#### Provided material:
▬▬▬▬▬▬

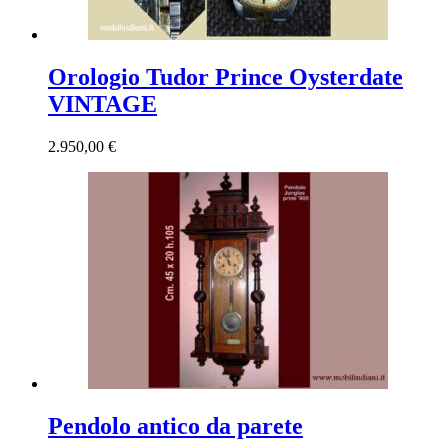
Orologio Tudor Prince Oysterdate
VINTAGE
2.950,00
€
Pendolo antico da parete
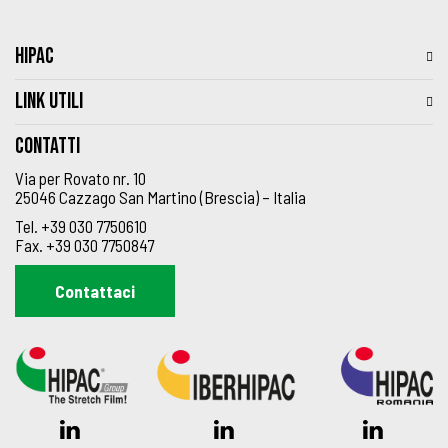
HIPAC
LINK UTILI
Contatti
Via per Rovato nr. 10
25046 Cazzago San Martino (Brescia) – Italia
Tel.
+39 030 7750610
Fax.
+39 030 7750847
Contattaci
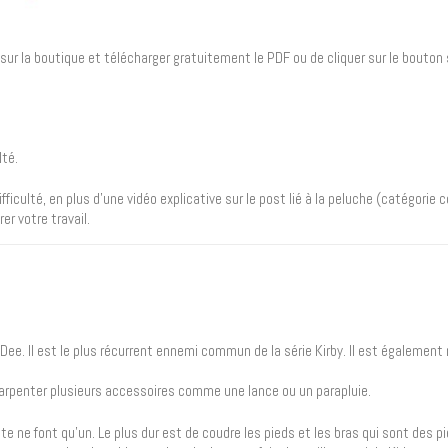
er sur la boutique et télécharger gratuitement le PDF ou de cliquer sur le bouton s
lté.
ficulté, en plus d’une vidéo explicative sur le post lié à la peluche (catégorie 
er votre travail.
le Dee. Il est le plus récurrent ennemi commun de la série Kirby. Il est égaleme
ut arpenter plusieurs accessoires comme une lance ou un parapluie.
tête ne font qu’un. Le plus dur est de coudre les pieds et les bras qui sont des p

▬▬▬▬▬▬

#### What this task involves:
Your answer must be the records above, copied exactly, with no pictures.

#### Problem solution:
Orologio Tudor Prince Oysterdate
VINTAGE
2.950,00
€
Pendolo antico da parete
HIPAC
LINK UTILI
Contatti
Via per Rovato nr. 10
25046 Cazzago San Martino (Brescia) – Italia
Tel.
+39 030 7750610
Fax.
+39 030 7750847
Contattaci
er sur la boutique et télécharger gratuitement le PDF ou de cliquer sur le bouton s
lté.
ficulté, en plus d’une vidéo explicative sur le post lié à la peluche (catégorie 
er votre travail.
le Dee. Il est le plus récurrent ennemi commun de la série Kirby. Il est égaleme
ut arpenter plusieurs accessoires comme une lance ou un parapluie.
tête ne font qu’un. Le plus dur est de coudre les pieds et les bras qui sont des p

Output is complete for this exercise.